TASK DESCRIPTION ::
Write out exactly, please, every line from the beginning of the entries to the line holding "متن آهنگ قلب دیوار ایوان بند", and no pictures.

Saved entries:

------------------------------------------------------------

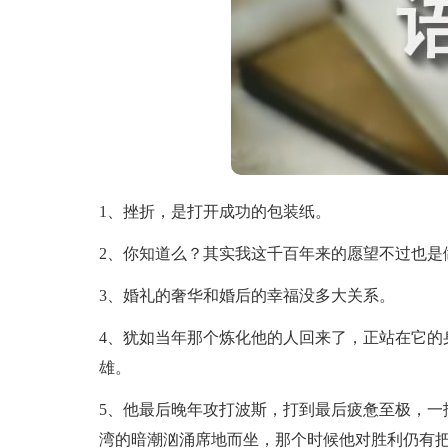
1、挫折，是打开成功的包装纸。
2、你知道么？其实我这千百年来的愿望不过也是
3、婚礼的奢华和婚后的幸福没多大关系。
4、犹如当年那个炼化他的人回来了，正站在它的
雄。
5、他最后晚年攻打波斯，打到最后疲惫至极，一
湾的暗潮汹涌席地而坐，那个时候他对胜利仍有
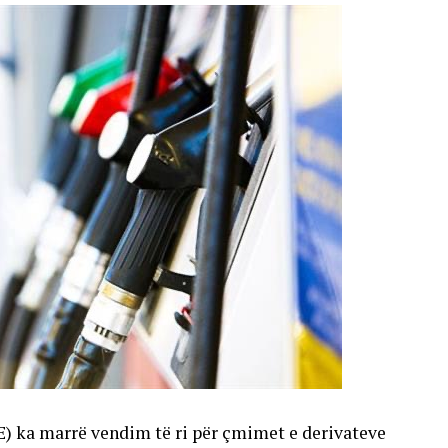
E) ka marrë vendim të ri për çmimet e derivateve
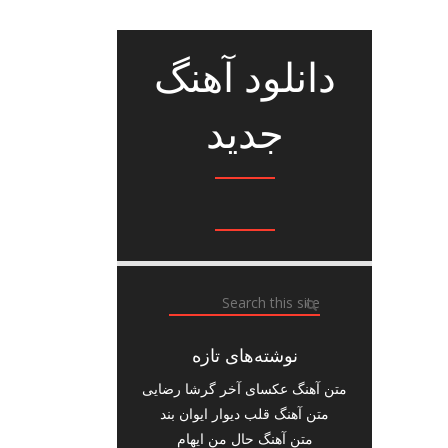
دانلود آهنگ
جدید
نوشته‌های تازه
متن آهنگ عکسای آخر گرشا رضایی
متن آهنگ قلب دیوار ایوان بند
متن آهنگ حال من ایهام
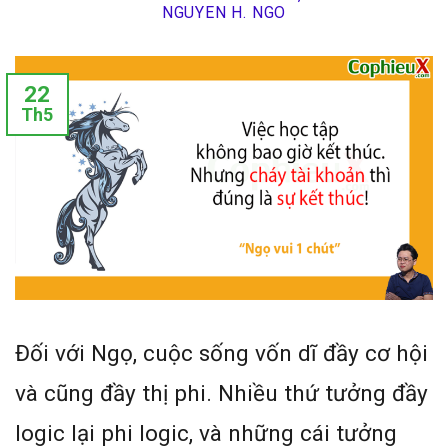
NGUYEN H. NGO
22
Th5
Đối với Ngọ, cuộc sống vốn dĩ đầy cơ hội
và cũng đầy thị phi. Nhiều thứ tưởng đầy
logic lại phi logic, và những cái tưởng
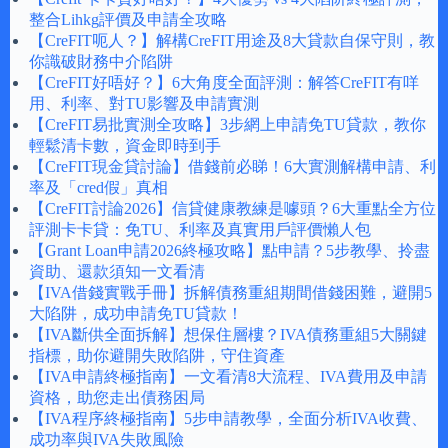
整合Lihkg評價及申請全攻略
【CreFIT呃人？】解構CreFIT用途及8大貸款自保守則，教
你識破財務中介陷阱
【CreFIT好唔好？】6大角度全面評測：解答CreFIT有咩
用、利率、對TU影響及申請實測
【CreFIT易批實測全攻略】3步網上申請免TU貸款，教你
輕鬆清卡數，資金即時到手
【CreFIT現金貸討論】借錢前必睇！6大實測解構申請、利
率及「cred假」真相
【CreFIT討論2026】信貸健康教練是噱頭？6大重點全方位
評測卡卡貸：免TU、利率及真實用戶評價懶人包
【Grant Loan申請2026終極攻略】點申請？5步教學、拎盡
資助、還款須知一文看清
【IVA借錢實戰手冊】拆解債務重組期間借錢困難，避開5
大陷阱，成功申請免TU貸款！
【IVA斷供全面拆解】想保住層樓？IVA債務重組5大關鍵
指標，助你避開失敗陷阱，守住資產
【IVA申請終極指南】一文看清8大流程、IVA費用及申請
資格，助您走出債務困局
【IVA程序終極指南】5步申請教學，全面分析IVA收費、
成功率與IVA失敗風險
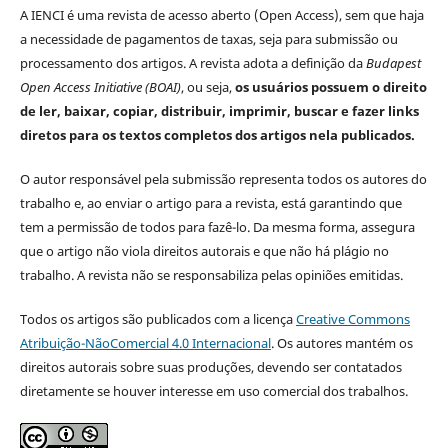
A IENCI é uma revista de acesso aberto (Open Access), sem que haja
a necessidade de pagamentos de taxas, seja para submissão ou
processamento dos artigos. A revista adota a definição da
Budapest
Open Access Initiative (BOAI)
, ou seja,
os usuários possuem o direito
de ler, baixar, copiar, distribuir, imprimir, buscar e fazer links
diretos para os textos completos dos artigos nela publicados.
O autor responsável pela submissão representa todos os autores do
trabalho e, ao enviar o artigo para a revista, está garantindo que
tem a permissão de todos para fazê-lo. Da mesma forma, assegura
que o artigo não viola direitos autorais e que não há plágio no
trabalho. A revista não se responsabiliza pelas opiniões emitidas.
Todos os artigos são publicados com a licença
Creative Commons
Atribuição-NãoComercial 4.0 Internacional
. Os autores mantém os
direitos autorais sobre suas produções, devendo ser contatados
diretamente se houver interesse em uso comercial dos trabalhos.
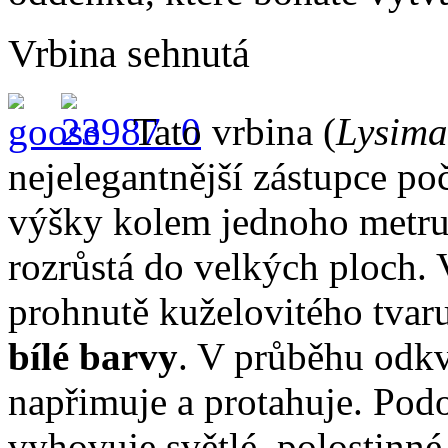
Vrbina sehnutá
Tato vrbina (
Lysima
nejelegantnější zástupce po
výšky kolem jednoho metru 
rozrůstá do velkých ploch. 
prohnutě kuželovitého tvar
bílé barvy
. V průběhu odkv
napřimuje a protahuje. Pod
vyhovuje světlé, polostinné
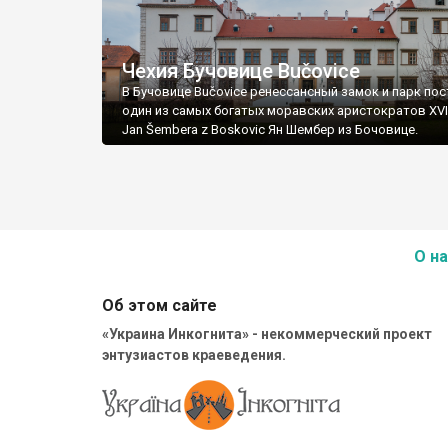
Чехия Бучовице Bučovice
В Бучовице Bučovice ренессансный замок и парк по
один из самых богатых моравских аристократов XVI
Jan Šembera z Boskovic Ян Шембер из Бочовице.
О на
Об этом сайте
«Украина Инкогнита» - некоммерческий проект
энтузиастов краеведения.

------------------------------------------------------------

ANSWER SECTION ::
1、挫折，是打开成功的包装纸。
2、你知道么？其实我这千百年来的愿望不过也是
3、婚礼的奢华和婚后的幸福没多大关系。
4、犹如当年那个炼化他的人回来了，正站在它的
雄。
5、他最后晚年攻打波斯，打到最后疲惫至极，一
湾的暗潮汹涌席地而坐，那个时候他对胜利仍有
E) ka marrë vendim të ri për çmimet e derivateve
دانلود آهنگ
جدید
نوشته‌های تازه
متن آهنگ عکسای آخر گرشا رضایی
متن آهنگ قلب دیوار ایوان بند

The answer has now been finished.